## Given data:
= Beginning of Section =
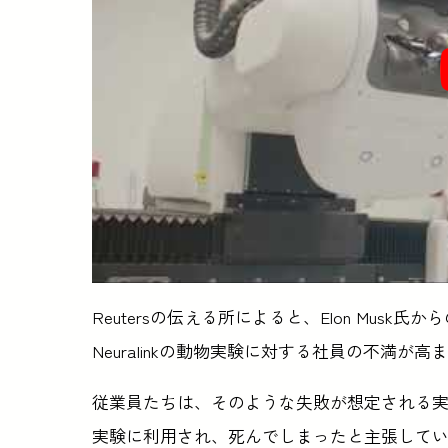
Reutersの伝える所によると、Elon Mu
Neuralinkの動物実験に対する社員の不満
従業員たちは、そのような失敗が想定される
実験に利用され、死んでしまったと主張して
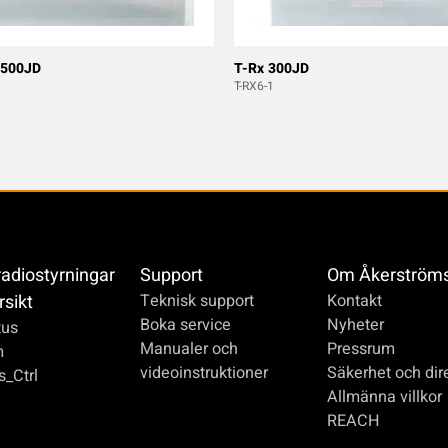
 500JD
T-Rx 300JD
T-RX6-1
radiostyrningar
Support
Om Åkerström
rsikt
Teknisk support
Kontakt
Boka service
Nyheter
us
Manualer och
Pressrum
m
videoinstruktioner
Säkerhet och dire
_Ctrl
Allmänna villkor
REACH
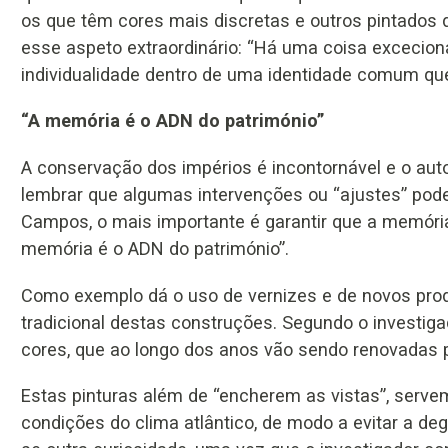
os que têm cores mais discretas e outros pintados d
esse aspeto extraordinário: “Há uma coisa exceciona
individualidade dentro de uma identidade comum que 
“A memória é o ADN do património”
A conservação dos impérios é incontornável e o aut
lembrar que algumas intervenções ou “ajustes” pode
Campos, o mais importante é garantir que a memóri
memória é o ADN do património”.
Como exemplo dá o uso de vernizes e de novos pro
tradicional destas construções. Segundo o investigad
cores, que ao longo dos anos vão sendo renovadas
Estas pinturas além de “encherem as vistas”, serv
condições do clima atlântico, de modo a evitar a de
= End of Section =
= Beginning of Section =
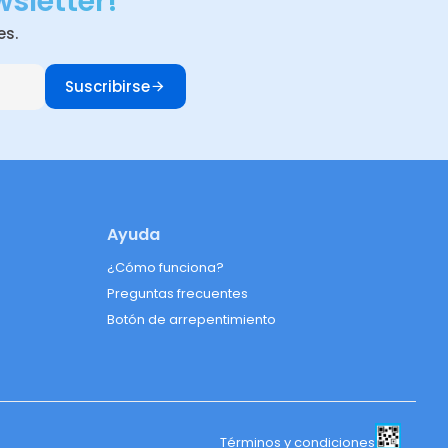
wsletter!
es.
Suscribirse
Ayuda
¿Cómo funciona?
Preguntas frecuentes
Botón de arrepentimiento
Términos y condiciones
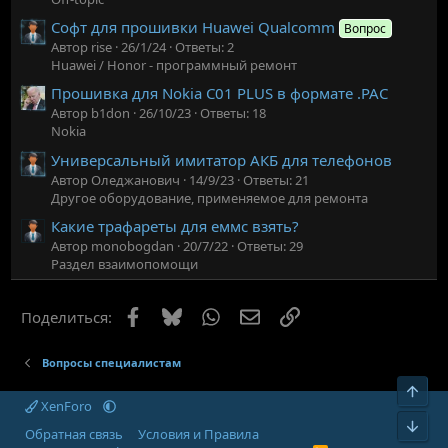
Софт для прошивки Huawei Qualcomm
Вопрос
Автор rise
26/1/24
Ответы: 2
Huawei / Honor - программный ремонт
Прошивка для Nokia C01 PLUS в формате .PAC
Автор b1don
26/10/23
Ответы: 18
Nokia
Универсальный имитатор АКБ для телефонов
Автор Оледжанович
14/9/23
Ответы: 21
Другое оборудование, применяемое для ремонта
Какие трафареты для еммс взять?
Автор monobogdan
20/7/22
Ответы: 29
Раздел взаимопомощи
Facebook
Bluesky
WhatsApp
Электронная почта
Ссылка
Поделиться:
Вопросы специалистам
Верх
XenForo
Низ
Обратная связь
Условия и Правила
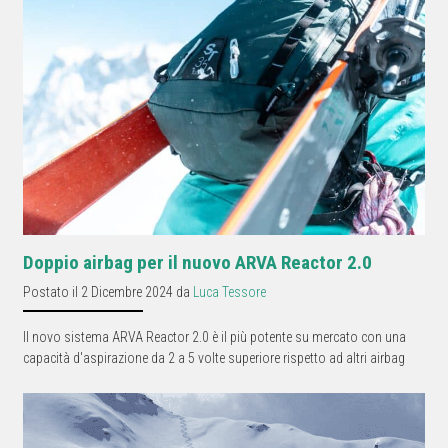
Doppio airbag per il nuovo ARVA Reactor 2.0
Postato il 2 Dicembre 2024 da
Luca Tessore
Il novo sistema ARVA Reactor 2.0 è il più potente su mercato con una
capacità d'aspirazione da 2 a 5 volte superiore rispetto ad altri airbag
= End of Section =
## Exercise:
In the data above, find each line that has the word "Ответы" and copy it out.

## Answer space:
Ответы: 2
Ответы: 18
Ответы: 21
Ответы: 29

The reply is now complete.